「シルビオ・ゲゼル入門」を読んだ。

「シルビオ・ゲゼル入門」を読んだ。

シルビオ・ゲゼルは123年前の1900年に「自然的経済秩序」を書いた、ドイツ人実業家・思想家だ。
この著作の中で、地域経済において減価する貨幣を提案している。

私は20年ほど前に『エンデの遺言「お金を根源から問うこと」』(河邑 厚徳 , グループ現代著 2000年)で、その減価する貨幣の事を知った。

食品や、家具など人の生活に必要な商品は、時が経つとともに価値が下がっていく。
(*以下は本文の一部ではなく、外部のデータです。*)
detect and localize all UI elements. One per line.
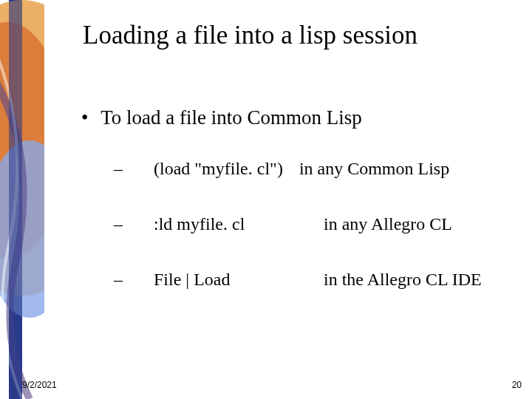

一般的に消費される資材は時間の経過とともに劣化して、価値が下がるのだ。
しかし、貨幣だけは価値が下がらないうえに、貸すと利子が上乗せされ、増殖していくという特殊な商品となっている。

経済は、お金が流通することで景気が良くなるのだが、貨幣の持つ自己増殖の性質がゆえに、余分にお金を持った人は使わずに溜め込んでしまう。
いわゆるエッセンシャルワーカーは効率を求められ、限界ギリギリの状態で働かされるのに対し、貨幣の自己増殖を助ける「ブルシットジョブ」(クソどうでもいい仕事)をする人たちは高給取りになる。
(「ブルシットジョブ」については以前紹介しているので、そちらをご参照願いたい)https://note.com/pxy02337/n/nf153ac81fd06

ゲゼルはその貨幣の性質に対して、消費財と同様に減価する貨幣システムを提案している。
貨幣に定期的にシールを貼らないと使用できなくなり、時間とともに価値が下がるという仕組みだ。
ゲゼルの死後、地域通貨においてその試みを行った人々はいろいろあったようだが、私は、シールを貼るという仕組みが、その貨幣が流行らない理由なのではないかと感じていた。

しかし、2008年に生まれたブロックチェーンの技術により、仮想通貨によってその減価する地域通貨がようやく流通可能なものになるのではないかと期待している。デジタル貨幣に使用期限を刷り込むのである。
ベーシックインカムを実現しようとしたら、必ずそのシステムが必要になるだろう。

私は会社員時代に、営業成績が毎年「成長しなければならない」と言われ続けた。
「成長ってなんですか?」と訊いたところで、それに応えられる上司は一人も居なかった。

いま、成長の限界の先に新たな貨幣システムをどうやったら構築できるのか、自分なりに地に足をつけて取り組んでいきたい。

ありがとうございます。引き続き、情報発信をしてまいります。